Objective: Hearing loss caused by mutation of mitochondrial DNA typically develops in late childhood or early adulthood, but rarely in infancy. We report the investigation of a patient to determine the cause of his early onset hearing loss.
Materials and methods: The proband was a boy aged 1 year and 2 months at presentation. Newborn hearing screening test by automated auditory brainstem response generated "pass" results for both ears. His reaction to sound deteriorated by 9 months. Average pure tone threshold at 0.5, 1, and 2 kHz was 55 dB by conditioned orientation response audiometry. His father had congenital hearing loss, and his mother had progressive hearing loss since childhood. Invader assays and Sanger sequencing were performed to investigate genetic causes of the hearing loss in the proband, and heteroplasmy was assessed by PCR-restriction fragment length polymorphism, Sanger sequencing, and pyrosequencing. Additionally, mitochondrial function was evaluated by measurement of the oxygen consumption rate of patient skin fibroblasts.
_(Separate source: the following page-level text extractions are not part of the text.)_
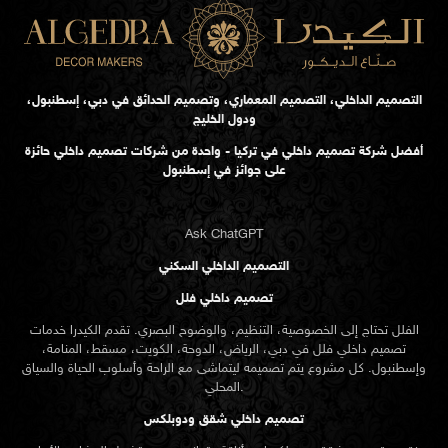
التصميم الداخلي، التصميم المعماري، وتصميم الحدائق في دبي، إسطنبول،
ودول الخليج
أفضل شركة تصميم داخلي في تركيا - واحدة من شركات تصميم داخلي حائزة
على جوائز في إسطنبول
Ask ChatGPT
التصميم الداخلي السكني
تصميم داخلي فلل
الفلل تحتاج إلى الخصوصية، التنظيم، والوضوح البصري. تقدم الكيدرا خدمات
تصميم داخلي فلل في دبي، الرياض، الدوحة، الكويت، مسقط، المنامة،
وإسطنبول. كل مشروع يتم تصميمه ليتماشى مع الراحة وأسلوب الحياة والسياق
المحلي.
تصميم داخلي شقق ودوبلكس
Results: An m.7445A > G mitochondrial DNA mutation and a heterozygous c.235delC (p.L79Cfs*3) mutation of GJB2 were detected in the proband. His mother carried the m.7445A > G mitochondrial DNA mutation, and his father was a compound heterozygote for GJB2 mutations (c.[235delC]; [134G > A; 408C > A]). Tissue samples from both the proband and his mother exhibited a high degree of heteroplasmy. Fibroblasts from the proband exhibited markedly reduced oxygen consumption rates. These data indicate that the proband had impaired mitochondrial function, resulting in hearing loss.
Conclusion: This research demonstrates that hearing loss in a proband who presented in infancy and that of his mother resulted from a high level of heteroplasmy for the m.7445A > G mitochondrial DNA mutation, indicating that this alteration can cause hearing loss in infancy.
Keywords: Heteroplasmy; Infant; Mitochondrial DNA; Progressive hearing loss.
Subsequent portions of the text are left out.